There are plenty of online sources for help and advice if you are seriously considering home schooling your children. We don't have room for them all, but here are some of our favorites:
- homeschooling.about.com is our favorite site about home schooling. Here you'll find answers to all your home schooling questions, links and articles about courses, books, the home schooling laws by state, and many other topics of interest to the home schooling family.
- If you live in Arizona, California, Colorado, Florida, Georgia, Idaho, Indiana, Minnesota, Ohio, Oregon, Pennsylvania or Wisconsin, check out Connections Acadamy. It's free to residents of the above-named states.
- Get Home School information, Education information, Education - General information at homelearners.com, including related links and much much more.

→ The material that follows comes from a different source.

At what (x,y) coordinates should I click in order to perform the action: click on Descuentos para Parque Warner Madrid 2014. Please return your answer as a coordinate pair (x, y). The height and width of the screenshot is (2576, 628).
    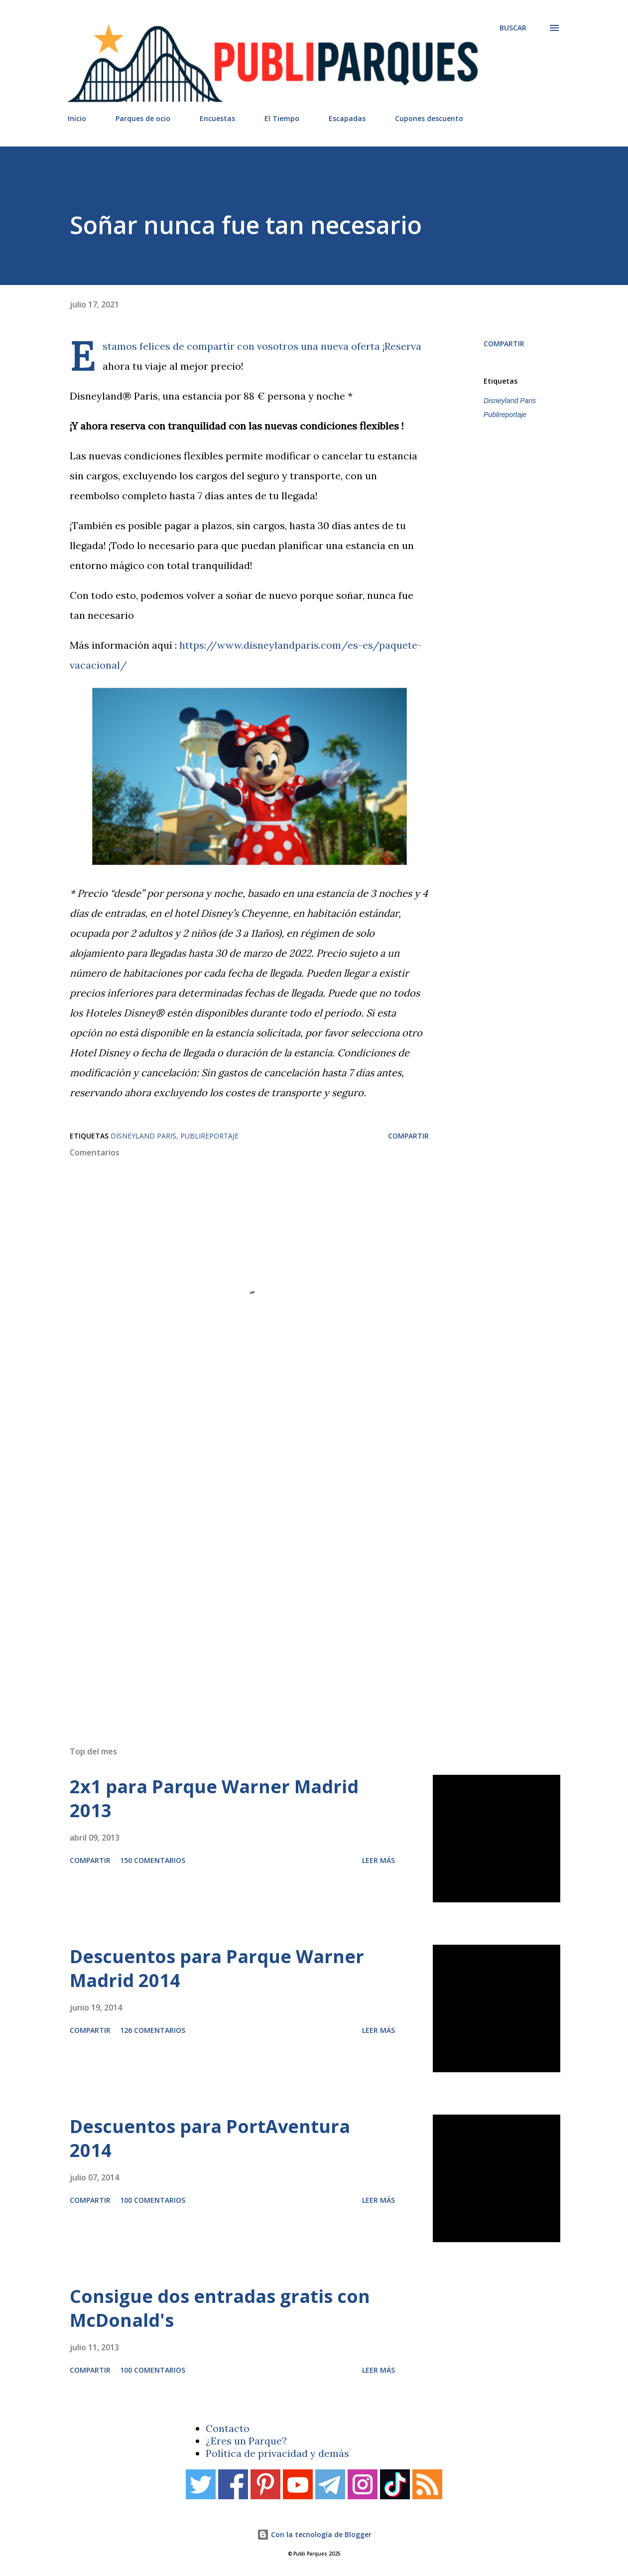     Looking at the image, I should click on (217, 1968).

- The Calvert School is a well-known source for curriculum for Kindergarten through 8th grade.
More On Curriculum
One of the most important aspects of home shcooling is the curriculum your children will be studying. How do you come up with that? If you don't want, or can't afford, to enroll in one of the home schooling schools, there are other possible sources for your curriculum. Many school districts throughout the country work with home schoolers and will provide them with books and other materials. And on the Homeschooling.about.com page, there are links to courses of study by grade level and printable worksheets as well. You may also be fortunate enough to have home schooling supply stores in your area. And if there are home schooling support groups in your area, these members may also be able to help you with curriculum sources.
Socialization and Support
One thing that most anti-home schooling people critize is the lack of socialization for home schooled students. Given the scary situations in our schools these days, I'd say that my children could do without that kind of socialization. But it is important that they interact with other kids, so there are many ways to do that. If you are active in your church, there may be some kind of activities there for children. They can also enroll in Boy Scouts, Girls Scouts, and the Campfire Girl organizations. Your community probably has classes and activities through your local parks department which you can enroll your children in, and they will get socialization and some extra learning or participation in sports. Look for home schooling support groups in your area. Here you'll find others who are home schooling children of all ages. They will often organize field trips and social events for their children, as well as getting together to compare notes and share information amongst the parents. Check the homeschooling.about.com site for Support group information.
There is more information than we can hope to cover in this article. Be sure to check the sources we've given you, and do your own searches online. Talk to others who home school. You should be able to find email lists for home schoolers, for even more information. We hope you enjoy your experience.